* [Task]
Quote exactly and only this range of lines in the data below: the line that holds "Estate Administration Lawyer" to the line that holds "Conditions & information", both included.

————————

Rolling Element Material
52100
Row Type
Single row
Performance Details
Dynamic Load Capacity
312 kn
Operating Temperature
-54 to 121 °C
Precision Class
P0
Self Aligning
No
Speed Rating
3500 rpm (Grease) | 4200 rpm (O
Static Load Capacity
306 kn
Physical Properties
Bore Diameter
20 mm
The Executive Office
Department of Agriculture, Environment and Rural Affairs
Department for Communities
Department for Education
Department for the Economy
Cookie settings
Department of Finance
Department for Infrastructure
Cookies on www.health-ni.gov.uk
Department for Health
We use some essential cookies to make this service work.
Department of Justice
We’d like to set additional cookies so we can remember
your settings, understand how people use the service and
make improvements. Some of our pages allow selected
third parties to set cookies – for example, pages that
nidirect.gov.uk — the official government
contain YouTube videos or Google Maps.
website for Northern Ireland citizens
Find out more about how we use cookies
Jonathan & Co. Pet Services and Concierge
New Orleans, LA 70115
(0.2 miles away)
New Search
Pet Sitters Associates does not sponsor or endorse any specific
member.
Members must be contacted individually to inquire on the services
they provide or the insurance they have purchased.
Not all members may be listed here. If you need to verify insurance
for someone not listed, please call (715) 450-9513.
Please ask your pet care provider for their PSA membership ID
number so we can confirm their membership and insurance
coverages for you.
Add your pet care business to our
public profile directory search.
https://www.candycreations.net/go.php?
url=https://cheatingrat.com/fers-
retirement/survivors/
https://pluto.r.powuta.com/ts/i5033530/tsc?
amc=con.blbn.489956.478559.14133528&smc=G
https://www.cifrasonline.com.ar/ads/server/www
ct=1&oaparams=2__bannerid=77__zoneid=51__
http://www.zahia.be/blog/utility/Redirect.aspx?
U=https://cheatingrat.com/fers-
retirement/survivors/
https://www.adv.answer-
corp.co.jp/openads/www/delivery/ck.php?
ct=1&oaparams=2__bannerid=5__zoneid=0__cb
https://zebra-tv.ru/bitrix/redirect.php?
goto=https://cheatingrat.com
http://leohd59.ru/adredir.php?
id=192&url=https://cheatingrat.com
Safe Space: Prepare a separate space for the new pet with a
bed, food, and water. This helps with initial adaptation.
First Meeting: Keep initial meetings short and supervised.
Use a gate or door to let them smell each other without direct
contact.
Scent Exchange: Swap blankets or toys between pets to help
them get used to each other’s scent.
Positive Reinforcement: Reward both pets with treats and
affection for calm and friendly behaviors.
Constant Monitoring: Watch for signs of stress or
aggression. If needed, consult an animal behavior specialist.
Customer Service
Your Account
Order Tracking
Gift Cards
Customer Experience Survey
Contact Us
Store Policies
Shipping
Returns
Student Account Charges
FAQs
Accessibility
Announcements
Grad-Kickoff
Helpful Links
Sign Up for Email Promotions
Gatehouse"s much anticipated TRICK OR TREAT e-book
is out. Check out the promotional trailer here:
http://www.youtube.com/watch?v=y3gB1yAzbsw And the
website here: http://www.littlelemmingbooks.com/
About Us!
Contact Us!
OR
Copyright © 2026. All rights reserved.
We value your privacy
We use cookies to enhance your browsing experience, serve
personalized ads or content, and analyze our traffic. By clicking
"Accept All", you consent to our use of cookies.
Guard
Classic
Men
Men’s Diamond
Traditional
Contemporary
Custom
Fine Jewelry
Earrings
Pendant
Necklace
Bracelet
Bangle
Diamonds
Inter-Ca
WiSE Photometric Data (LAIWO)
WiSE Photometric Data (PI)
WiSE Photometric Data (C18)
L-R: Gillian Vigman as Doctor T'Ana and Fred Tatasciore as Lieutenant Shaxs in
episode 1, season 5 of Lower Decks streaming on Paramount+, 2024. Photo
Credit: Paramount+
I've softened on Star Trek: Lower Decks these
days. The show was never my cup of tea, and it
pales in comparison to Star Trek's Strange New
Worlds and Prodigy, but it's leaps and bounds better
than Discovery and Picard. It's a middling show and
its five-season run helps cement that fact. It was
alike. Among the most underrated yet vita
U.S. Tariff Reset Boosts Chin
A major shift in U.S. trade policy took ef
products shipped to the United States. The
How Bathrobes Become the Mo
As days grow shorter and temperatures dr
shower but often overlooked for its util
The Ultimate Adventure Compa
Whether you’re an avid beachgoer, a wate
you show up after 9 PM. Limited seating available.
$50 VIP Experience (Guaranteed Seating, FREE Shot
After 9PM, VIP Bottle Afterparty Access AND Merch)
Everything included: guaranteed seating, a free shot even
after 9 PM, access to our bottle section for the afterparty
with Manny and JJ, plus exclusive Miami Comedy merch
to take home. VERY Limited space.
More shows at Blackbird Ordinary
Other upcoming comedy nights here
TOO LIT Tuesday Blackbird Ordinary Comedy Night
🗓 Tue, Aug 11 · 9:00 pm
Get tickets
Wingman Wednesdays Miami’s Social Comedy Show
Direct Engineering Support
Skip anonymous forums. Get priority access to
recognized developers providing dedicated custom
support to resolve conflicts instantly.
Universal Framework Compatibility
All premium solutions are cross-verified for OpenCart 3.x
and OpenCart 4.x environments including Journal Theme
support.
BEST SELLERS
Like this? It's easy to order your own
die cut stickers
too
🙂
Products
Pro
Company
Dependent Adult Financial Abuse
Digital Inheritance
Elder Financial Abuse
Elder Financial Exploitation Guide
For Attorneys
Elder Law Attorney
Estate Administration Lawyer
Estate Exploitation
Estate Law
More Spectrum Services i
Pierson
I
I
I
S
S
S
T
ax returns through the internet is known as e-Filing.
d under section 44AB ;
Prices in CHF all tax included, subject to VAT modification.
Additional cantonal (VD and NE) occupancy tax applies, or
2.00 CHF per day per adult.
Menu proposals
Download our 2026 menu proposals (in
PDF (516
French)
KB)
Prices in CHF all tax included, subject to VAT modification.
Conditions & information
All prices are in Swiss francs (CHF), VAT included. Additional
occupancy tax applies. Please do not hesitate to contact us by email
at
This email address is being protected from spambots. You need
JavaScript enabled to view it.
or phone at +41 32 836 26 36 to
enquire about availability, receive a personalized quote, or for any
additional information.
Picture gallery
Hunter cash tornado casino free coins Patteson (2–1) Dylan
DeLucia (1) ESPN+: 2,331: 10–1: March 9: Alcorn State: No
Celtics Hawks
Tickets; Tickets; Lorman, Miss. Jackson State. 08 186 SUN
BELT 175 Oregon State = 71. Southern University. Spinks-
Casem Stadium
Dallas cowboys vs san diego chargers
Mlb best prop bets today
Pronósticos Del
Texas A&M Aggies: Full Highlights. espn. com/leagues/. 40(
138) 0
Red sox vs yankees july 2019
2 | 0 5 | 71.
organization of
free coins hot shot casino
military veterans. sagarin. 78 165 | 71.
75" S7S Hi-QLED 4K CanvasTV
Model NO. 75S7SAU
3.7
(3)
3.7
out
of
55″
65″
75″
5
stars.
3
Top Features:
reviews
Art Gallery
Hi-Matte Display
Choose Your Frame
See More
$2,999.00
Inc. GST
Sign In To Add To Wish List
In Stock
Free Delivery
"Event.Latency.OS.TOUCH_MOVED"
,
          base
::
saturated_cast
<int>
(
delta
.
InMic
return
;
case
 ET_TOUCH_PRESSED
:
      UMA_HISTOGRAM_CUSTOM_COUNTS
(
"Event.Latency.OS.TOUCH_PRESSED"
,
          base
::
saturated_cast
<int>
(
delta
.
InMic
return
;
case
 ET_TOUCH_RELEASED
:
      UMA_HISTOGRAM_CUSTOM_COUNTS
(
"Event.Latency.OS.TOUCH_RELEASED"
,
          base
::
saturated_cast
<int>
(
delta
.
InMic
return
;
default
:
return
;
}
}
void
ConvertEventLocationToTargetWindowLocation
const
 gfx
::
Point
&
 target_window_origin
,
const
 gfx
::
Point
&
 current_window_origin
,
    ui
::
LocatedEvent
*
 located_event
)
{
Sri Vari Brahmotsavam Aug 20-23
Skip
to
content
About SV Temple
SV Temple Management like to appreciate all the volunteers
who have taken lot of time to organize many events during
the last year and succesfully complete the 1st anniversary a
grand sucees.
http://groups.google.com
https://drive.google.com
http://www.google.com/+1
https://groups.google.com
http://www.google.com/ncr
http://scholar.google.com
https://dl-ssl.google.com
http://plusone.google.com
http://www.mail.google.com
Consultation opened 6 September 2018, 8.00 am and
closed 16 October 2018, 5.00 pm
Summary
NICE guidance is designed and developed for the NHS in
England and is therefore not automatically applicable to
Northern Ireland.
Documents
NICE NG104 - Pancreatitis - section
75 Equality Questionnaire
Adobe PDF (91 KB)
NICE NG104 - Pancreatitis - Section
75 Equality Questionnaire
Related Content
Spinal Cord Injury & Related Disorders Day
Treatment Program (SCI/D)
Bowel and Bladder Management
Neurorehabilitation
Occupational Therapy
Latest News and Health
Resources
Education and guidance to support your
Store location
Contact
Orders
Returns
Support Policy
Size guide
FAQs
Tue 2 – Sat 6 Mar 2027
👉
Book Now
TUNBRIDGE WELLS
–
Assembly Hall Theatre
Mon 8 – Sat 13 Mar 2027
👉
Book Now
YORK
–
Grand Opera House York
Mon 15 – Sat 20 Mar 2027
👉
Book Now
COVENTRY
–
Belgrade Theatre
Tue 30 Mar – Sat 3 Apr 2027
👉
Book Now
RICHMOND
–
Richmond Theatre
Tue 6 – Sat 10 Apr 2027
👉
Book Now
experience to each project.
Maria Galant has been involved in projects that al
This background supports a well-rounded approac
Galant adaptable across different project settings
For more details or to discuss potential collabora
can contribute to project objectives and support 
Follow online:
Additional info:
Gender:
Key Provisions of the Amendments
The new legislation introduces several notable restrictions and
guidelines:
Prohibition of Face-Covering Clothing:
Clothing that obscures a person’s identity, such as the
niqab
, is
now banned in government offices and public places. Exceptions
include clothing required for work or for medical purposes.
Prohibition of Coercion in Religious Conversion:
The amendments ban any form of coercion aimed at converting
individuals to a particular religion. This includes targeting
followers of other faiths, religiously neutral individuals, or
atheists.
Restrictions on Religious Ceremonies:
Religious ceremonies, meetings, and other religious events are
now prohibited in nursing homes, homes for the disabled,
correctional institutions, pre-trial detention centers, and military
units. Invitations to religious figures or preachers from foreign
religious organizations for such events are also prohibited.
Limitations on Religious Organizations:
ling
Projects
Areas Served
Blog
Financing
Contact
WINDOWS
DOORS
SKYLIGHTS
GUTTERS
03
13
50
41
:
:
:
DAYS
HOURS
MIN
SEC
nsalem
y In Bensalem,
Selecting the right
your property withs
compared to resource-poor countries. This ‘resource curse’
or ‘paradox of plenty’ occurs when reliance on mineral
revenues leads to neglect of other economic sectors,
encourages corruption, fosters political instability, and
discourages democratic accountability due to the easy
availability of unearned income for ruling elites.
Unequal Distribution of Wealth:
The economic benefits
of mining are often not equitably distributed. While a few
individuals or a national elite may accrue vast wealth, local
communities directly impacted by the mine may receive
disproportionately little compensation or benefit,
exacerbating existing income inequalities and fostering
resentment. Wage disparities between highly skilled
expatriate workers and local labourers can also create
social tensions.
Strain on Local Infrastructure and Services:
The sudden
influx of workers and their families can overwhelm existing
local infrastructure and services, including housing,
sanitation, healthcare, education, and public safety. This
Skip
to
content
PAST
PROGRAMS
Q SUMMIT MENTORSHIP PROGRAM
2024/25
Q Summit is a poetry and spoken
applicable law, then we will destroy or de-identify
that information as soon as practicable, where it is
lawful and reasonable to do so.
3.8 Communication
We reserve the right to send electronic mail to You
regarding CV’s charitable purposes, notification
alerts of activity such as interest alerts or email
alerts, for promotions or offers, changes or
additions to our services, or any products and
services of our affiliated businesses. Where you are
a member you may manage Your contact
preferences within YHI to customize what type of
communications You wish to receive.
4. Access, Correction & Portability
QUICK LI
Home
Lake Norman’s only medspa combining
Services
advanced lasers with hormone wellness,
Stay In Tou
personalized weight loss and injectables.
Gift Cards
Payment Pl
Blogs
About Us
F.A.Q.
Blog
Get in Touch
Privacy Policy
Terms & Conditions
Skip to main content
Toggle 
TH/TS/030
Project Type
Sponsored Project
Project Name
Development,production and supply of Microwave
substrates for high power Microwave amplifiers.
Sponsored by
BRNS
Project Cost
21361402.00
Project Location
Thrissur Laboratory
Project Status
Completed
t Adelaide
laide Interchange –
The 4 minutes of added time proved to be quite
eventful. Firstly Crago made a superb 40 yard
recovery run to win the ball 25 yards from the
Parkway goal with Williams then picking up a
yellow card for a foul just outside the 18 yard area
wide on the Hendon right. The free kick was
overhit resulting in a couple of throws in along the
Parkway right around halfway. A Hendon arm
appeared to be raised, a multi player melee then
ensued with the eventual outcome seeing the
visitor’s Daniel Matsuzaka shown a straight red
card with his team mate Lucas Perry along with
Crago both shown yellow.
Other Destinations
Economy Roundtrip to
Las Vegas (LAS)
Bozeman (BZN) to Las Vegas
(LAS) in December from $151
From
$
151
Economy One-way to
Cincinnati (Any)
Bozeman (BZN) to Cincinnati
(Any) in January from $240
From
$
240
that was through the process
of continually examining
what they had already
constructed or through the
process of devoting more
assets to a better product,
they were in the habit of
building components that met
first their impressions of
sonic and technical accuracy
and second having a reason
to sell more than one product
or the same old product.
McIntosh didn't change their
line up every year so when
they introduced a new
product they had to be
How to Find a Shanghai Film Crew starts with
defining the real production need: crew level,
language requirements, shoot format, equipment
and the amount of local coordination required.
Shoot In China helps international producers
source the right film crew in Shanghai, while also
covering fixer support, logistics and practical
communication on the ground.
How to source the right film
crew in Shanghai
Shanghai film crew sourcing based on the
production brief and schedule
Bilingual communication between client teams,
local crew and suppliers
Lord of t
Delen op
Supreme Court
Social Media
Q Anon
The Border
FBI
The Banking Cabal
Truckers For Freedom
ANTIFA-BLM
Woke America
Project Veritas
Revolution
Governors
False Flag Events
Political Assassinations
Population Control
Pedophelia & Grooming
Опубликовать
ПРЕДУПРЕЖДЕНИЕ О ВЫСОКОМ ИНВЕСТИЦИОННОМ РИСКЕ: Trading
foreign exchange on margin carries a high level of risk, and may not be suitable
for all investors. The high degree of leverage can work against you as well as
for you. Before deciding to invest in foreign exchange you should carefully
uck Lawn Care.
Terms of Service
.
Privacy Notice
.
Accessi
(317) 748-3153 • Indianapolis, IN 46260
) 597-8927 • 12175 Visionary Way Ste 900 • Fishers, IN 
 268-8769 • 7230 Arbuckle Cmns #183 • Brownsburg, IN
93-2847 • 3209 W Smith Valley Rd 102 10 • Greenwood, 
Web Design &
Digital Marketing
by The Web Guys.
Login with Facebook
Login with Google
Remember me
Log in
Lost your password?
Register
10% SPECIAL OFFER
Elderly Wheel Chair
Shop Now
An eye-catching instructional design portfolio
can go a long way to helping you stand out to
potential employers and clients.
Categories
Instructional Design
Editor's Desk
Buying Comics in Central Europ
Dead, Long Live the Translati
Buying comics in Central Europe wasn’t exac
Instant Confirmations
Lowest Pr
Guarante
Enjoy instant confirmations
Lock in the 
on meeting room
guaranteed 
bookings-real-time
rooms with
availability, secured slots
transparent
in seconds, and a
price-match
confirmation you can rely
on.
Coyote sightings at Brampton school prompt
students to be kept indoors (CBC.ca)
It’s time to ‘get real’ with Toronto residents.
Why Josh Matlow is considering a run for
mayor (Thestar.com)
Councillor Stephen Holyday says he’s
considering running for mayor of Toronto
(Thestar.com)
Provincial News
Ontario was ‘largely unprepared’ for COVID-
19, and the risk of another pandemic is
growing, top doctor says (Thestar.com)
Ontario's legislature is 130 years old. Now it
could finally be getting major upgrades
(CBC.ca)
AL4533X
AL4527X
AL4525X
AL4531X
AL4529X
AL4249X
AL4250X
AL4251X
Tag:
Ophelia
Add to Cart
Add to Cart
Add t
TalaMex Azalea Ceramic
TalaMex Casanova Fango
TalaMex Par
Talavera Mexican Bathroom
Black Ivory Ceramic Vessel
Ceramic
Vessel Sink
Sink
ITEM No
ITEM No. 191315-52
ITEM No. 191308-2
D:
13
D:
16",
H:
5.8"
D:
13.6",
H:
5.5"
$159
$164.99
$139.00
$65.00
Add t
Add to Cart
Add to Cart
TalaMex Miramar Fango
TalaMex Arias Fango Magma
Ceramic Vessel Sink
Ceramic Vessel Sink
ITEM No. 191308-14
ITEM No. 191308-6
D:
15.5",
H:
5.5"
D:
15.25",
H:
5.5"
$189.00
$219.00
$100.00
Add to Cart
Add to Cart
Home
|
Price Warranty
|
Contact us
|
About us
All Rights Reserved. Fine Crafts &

————————

* [Exercise output]
Estate Administration Lawyer
Estate Exploitation
Estate Law
More Spectrum Services i
Pierson
I
I
I
S
S
S
T
ax returns through the internet is known as e-Filing.
d under section 44AB ;
Prices in CHF all tax included, subject to VAT modification.
Additional cantonal (VD and NE) occupancy tax applies, or
2.00 CHF per day per adult.
Menu proposals
Download our 2026 menu proposals (in
PDF (516
French)
KB)
Prices in CHF all tax included, subject to VAT modification.
Conditions & information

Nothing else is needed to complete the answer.